Task details —
Set down exactly the entries below, beginning at their first line and ending at the line with "constitue une contrefaçon.".

—————

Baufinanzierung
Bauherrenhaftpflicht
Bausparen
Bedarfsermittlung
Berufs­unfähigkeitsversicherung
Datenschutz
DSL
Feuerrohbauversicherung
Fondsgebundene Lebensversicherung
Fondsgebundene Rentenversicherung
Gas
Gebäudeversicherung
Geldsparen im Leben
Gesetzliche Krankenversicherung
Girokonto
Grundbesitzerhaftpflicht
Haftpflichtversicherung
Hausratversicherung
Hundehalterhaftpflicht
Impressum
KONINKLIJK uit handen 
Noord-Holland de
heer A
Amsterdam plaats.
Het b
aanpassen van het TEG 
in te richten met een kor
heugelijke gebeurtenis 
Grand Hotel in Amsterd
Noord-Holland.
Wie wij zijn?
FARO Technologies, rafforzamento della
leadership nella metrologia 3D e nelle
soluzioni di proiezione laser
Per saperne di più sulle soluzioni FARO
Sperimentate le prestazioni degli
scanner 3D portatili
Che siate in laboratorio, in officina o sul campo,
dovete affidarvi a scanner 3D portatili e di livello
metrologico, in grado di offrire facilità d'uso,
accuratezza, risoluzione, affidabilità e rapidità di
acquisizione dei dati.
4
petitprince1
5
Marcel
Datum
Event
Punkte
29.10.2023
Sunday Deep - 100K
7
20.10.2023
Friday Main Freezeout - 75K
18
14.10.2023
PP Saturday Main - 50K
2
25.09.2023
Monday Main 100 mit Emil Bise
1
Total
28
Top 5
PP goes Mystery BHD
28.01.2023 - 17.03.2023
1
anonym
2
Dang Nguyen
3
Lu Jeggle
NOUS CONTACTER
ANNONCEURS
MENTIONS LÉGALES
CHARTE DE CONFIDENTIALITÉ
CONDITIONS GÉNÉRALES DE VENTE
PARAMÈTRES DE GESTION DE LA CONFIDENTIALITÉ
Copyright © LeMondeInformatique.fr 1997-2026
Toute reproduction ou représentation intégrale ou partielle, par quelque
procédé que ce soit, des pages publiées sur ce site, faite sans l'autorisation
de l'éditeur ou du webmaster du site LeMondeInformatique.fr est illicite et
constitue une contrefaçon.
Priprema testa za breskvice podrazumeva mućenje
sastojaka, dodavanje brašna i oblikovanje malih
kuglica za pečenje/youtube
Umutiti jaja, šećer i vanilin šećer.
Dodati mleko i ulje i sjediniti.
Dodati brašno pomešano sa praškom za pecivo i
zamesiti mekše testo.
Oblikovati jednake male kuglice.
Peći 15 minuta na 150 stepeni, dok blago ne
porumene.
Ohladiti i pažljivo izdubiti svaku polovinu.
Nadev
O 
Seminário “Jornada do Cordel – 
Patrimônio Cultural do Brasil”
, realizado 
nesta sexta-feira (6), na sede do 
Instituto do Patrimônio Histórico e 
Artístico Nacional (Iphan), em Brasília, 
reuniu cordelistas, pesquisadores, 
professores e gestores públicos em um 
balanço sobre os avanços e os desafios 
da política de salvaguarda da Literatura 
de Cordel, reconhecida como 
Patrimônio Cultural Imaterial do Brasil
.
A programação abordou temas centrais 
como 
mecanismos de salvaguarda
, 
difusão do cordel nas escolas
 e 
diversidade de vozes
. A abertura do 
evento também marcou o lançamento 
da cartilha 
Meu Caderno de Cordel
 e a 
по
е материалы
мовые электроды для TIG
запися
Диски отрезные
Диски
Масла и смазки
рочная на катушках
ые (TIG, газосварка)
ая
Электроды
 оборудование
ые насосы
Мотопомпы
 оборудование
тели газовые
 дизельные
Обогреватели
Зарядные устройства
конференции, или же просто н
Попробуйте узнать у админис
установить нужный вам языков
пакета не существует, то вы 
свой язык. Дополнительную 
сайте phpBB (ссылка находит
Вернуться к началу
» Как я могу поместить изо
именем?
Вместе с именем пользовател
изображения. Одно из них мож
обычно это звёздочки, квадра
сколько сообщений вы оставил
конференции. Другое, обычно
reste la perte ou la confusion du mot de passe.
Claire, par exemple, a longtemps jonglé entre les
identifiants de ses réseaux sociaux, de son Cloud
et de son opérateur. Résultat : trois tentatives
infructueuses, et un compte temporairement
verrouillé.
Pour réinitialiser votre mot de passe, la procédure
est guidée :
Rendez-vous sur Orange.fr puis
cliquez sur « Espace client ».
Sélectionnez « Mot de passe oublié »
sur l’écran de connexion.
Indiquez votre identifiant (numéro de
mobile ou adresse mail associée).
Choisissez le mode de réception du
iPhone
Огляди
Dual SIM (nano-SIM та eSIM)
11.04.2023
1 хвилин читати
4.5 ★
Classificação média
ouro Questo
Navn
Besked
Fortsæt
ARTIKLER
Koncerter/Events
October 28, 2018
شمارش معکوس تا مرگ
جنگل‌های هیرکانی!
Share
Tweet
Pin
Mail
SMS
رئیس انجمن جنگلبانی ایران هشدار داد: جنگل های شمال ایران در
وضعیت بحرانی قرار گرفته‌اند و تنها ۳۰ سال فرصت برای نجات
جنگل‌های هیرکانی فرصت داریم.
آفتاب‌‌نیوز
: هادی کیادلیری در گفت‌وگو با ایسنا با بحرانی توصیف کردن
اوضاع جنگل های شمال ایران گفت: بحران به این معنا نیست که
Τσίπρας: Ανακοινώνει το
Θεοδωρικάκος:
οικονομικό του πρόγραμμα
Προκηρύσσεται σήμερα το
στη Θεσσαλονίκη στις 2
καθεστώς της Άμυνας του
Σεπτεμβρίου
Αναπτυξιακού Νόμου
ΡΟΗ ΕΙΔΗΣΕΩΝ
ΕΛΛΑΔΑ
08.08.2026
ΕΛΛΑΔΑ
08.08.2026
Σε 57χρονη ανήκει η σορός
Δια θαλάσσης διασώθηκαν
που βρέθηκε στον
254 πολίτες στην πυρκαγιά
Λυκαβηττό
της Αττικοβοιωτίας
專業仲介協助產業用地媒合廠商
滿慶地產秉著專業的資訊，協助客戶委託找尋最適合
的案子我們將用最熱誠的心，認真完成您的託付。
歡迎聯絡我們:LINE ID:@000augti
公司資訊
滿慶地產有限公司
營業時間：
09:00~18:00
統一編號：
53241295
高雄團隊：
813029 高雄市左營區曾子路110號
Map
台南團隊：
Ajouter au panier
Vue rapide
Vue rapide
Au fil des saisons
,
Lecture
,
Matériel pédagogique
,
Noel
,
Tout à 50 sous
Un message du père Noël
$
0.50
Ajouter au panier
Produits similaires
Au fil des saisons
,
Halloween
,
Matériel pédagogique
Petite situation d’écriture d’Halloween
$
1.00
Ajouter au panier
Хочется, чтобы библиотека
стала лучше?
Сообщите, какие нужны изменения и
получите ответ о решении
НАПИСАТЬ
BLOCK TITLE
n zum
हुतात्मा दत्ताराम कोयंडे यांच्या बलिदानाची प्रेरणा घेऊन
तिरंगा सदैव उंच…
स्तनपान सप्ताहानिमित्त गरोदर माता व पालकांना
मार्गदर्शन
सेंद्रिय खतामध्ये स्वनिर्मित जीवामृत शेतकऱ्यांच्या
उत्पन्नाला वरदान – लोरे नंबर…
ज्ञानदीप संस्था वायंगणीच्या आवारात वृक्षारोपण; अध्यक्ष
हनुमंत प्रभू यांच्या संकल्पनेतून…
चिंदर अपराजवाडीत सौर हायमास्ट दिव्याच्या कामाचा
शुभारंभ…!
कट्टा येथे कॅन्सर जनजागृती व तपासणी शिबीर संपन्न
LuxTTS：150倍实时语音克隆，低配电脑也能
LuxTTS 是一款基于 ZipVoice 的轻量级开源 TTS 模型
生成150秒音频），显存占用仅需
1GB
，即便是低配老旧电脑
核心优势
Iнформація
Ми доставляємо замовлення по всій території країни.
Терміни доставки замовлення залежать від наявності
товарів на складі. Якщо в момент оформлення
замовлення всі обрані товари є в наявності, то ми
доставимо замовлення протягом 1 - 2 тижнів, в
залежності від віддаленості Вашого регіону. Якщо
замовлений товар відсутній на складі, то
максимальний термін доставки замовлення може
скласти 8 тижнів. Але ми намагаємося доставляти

—————

Completed exercise —
Baufinanzierung
Bauherrenhaftpflicht
Bausparen
Bedarfsermittlung
Berufs­unfähigkeitsversicherung
Datenschutz
DSL
Feuerrohbauversicherung
Fondsgebundene Lebensversicherung
Fondsgebundene Rentenversicherung
Gas
Gebäudeversicherung
Geldsparen im Leben
Gesetzliche Krankenversicherung
Girokonto
Grundbesitzerhaftpflicht
Haftpflichtversicherung
Hausratversicherung
Hundehalterhaftpflicht
Impressum
KONINKLIJK uit handen 
Noord-Holland de
heer A
Amsterdam plaats.
Het b
aanpassen van het TEG 
in te richten met een kor
heugelijke gebeurtenis 
Grand Hotel in Amsterd
Noord-Holland.
Wie wij zijn?
FARO Technologies, rafforzamento della
leadership nella metrologia 3D e nelle
soluzioni di proiezione laser
Per saperne di più sulle soluzioni FARO
Sperimentate le prestazioni degli
scanner 3D portatili
Che siate in laboratorio, in officina o sul campo,
dovete affidarvi a scanner 3D portatili e di livello
metrologico, in grado di offrire facilità d'uso,
accuratezza, risoluzione, affidabilità e rapidità di
acquisizione dei dati.
4
petitprince1
5
Marcel
Datum
Event
Punkte
29.10.2023
Sunday Deep - 100K
7
20.10.2023
Friday Main Freezeout - 75K
18
14.10.2023
PP Saturday Main - 50K
2
25.09.2023
Monday Main 100 mit Emil Bise
1
Total
28
Top 5
PP goes Mystery BHD
28.01.2023 - 17.03.2023
1
anonym
2
Dang Nguyen
3
Lu Jeggle
NOUS CONTACTER
ANNONCEURS
MENTIONS LÉGALES
CHARTE DE CONFIDENTIALITÉ
CONDITIONS GÉNÉRALES DE VENTE
PARAMÈTRES DE GESTION DE LA CONFIDENTIALITÉ
Copyright © LeMondeInformatique.fr 1997-2026
Toute reproduction ou représentation intégrale ou partielle, par quelque
procédé que ce soit, des pages publiées sur ce site, faite sans l'autorisation
de l'éditeur ou du webmaster du site LeMondeInformatique.fr est illicite et
constitue une contrefaçon.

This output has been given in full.